MSNBC boss Dan Abrams suggested, on a positive note, that MSNBC is NBC's petulant younger sibling:
"Abrams said MSNBC is finally finding its identity, which he described as 'NBC News' younger brother or sister.'
"'It doesn't mean the older sibling is more intelligent or better at what they do,' he added. 'It just means they've been doing it longer. We may be a little brasher, a little more petulant, but we are one family.'"

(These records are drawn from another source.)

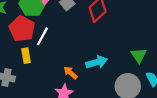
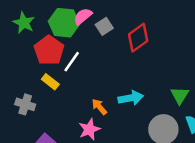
yellow rectangle: (26, 56) -> (50, 82), turned -48

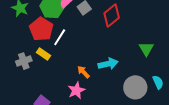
green triangle: (180, 95) -> (146, 49), moved
gray cross: (25, 104) -> (24, 61), moved, turned -35

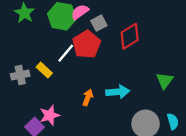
red pentagon: (41, 29) -> (86, 44), moved
orange arrow: (83, 72) -> (88, 97), turned 56
pink star: (76, 90) -> (50, 115), moved

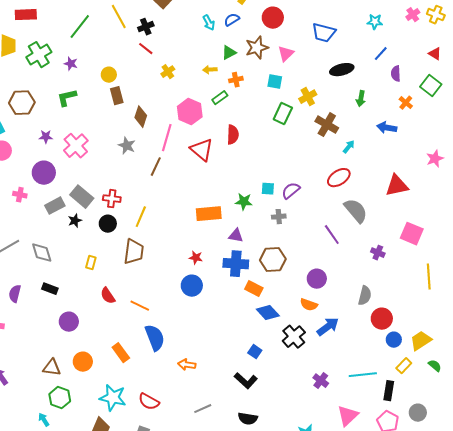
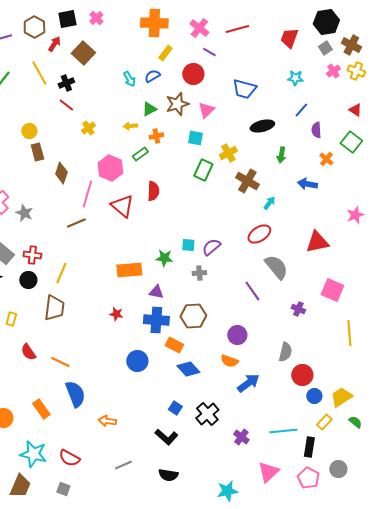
gray star: (127, 146) -> (24, 213), moved
brown line: (156, 167) -> (76, 223), turned 42
blue circle: (192, 286) -> (137, 361), moved
black cross: (294, 337) -> (207, 414), moved

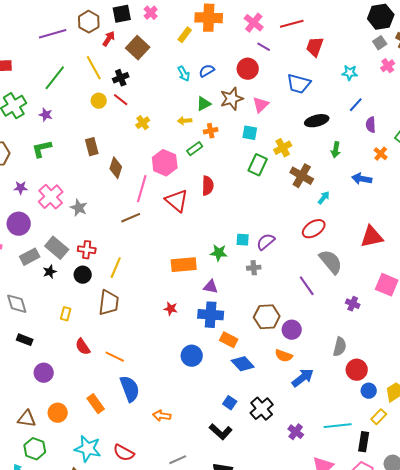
red trapezoid: (289, 38) -> (315, 47), moved
yellow rectangle: (165, 53) -> (185, 35), moved
yellow circle: (29, 131) -> (99, 101), moved
brown hexagon: (193, 316) -> (267, 317), moved

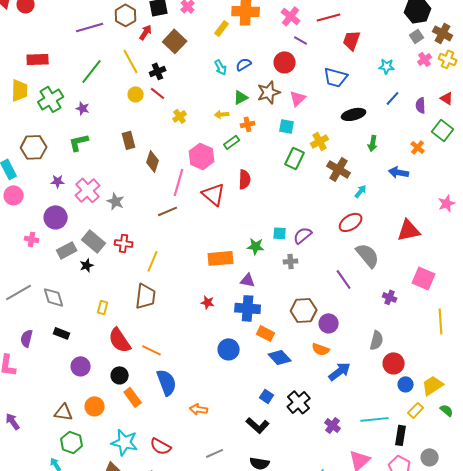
purple semicircle: (371, 125) -> (421, 105), moved
black circle: (83, 275) -> (120, 375), moved
red semicircle: (83, 347) -> (120, 340), size x1.5

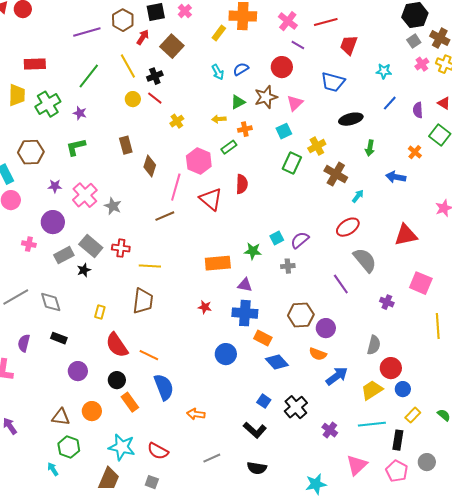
cyan square: (287, 126) -> (284, 131), turned -35
cyan square: (280, 233) -> (277, 238), turned -32
yellow line: (153, 261) -> (150, 266), turned 70
yellow trapezoid: (433, 385) -> (372, 390), moved

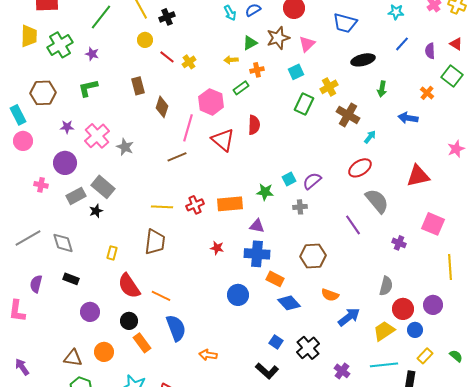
red line: (155, 98) -> (167, 57), moved
red cross: (121, 248) -> (195, 205), moved, turned -30
purple circle: (326, 328) -> (433, 305), moved

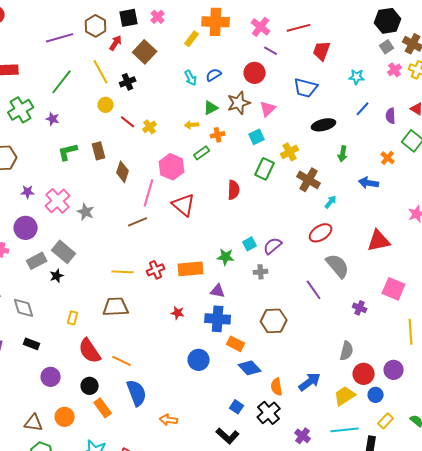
green L-shape: (88, 88) -> (68, 152), moved
red semicircle: (254, 125) -> (234, 190), moved
brown trapezoid: (155, 242) -> (116, 307), turned -100
orange semicircle: (330, 295) -> (277, 387), moved, turned 60

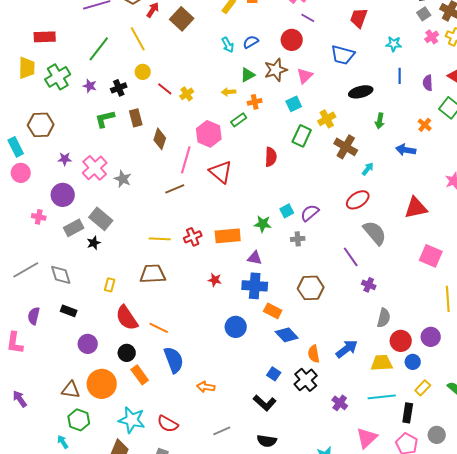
black cross: (128, 82) -> (119, 88), moved
blue line: (363, 109) -> (400, 76), turned -42
purple cross: (360, 308) -> (369, 285), moved
yellow trapezoid: (345, 396) -> (382, 363), turned 30
orange circle: (65, 417) -> (102, 384), size x1.5

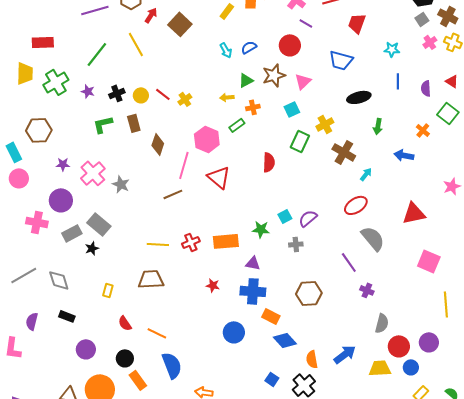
yellow circle: (143, 72) -> (141, 95), moved
pink cross: (39, 217) -> (37, 222), size x1.5
red semicircle: (127, 318) -> (125, 323), size x0.6

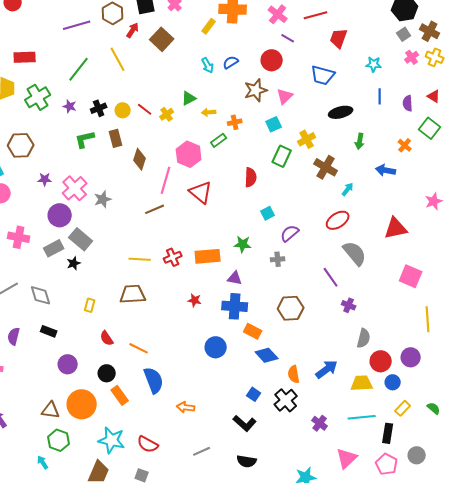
green triangle: (246, 80) -> (189, 98), moved
gray star: (121, 184) -> (103, 199), turned 30
purple circle: (61, 200) -> (60, 215), moved
cyan square: (285, 216) -> (268, 213), moved

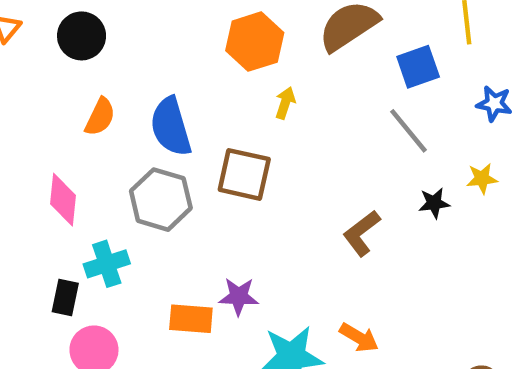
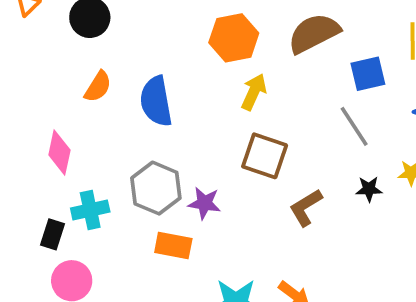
yellow arrow: (285, 103) -> (254, 92), size x1.4
brown square: (244, 174) -> (265, 156), moved
gray hexagon: (161, 200) -> (156, 188), moved
purple star: (239, 296) -> (204, 203), moved
orange rectangle: (191, 319) -> (173, 246), moved

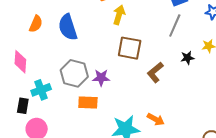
gray line: (354, 126) -> (175, 26), turned 65

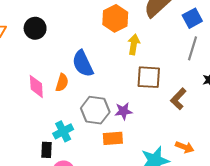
orange semicircle: (36, 24) -> (62, 83), moved
pink diamond: (20, 62) -> (36, 86), moved

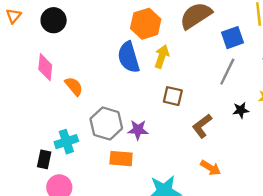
blue semicircle: (83, 64) -> (129, 57), moved
brown square: (149, 77) -> (173, 96), size x0.7
orange semicircle: (62, 83) -> (74, 86), turned -66
pink diamond: (36, 86) -> (45, 67), moved
orange arrow: (185, 147) -> (211, 168), moved

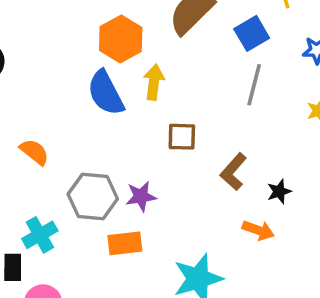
black star: (241, 110) -> (279, 191), moved

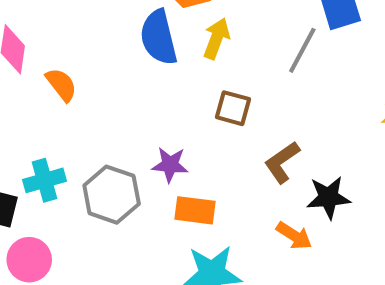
gray line: (254, 85) -> (302, 50), moved
black star: (279, 191) -> (328, 197), size x1.5
gray hexagon: (93, 196) -> (112, 195), moved
orange rectangle: (125, 243) -> (195, 210), moved

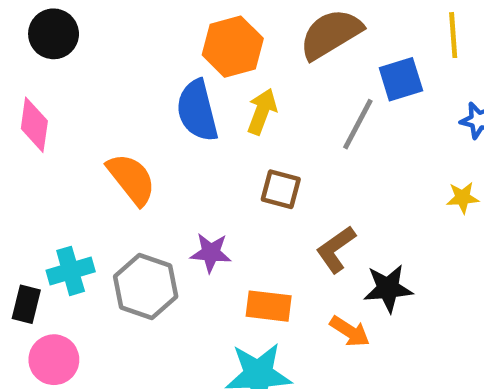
orange semicircle: (61, 85) -> (131, 179), moved, size x1.4
orange rectangle: (195, 210) -> (269, 306), moved

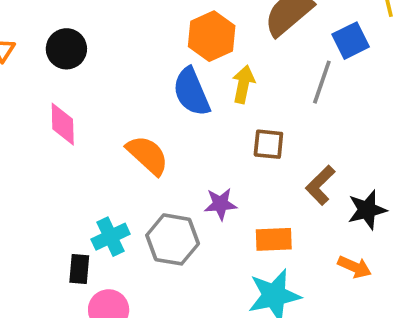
orange arrow: (350, 331) -> (355, 267), moved

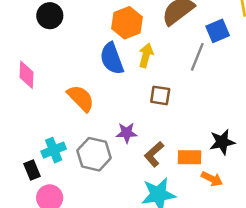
black circle: (66, 49) -> (50, 16), moved
brown L-shape: (320, 185) -> (154, 154), moved
orange rectangle: (274, 239) -> (189, 157), moved
black rectangle: (79, 269) -> (32, 170), turned -30

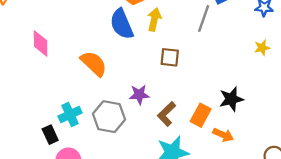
orange rectangle: (189, 157) -> (201, 115), turned -60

For the November 27 LA Times article, "The gloves come off: Keith Olbermann's anti-Bush views have driven up the ratings of his MSNBC show," in full: www.latimes.com

Cal Thomas Names Keith Olbermann His
'Turkey of the Year'

On FNC's Fox News Watch aired on Saturday, conservative columnist and FNC contributor Cal Thomas took to task MSNBC host Keith Olbermann for Olbermann's "inaccuracies" and "hot air" as the show's panelists got to voice their picks for the second annual "Turkey of the Year" award, which allowed each panelist to dishonor media figures for disreputable behavior. Olbermann, who often uses his Countdown show's regular "Worst Person in the World" segment to denigrate conservative public figures, was called out by Thomas as someone who "is the greatest contributor to global warming because he spews more hot air than any other cable television show host."

[This item, by Brad Wilmouth, was posted Monday night on the MRC's blog, NewsBusters.org: newsbusters.org ]

After panelist Jane Hall had named Rush Limbaugh as her choice, host Eric Burns turned to Thomas, who started his response jokingly by complaining that Olbermann had incorrectly charged that Thomas dyes his hair. But Thomas also criticized Olbermann for "inaccuracies" in general. Below is a transcript of Thomas' comments on Olbermann from the November 25 Fox News Watch:

Cal Thomas: "Mine goes to Keith Olbermann of, what network is that, MSNBC I guess it is. Nobody's watching anyway. But he famously claimed that I dyed my hair once, and along with all of his other inaccuracies, that one is, too."
Eric Burns: "Cal can famously deny it because no-"
Thomas: "Nobody watches. That's right."
Burns, shaking his head: "No."
Thomas: "That's right. But I want to say also that Keith Olbermann is the greatest contributor to global warming because he spews more hot air than any other cable television show host. Now, if he only had a rating."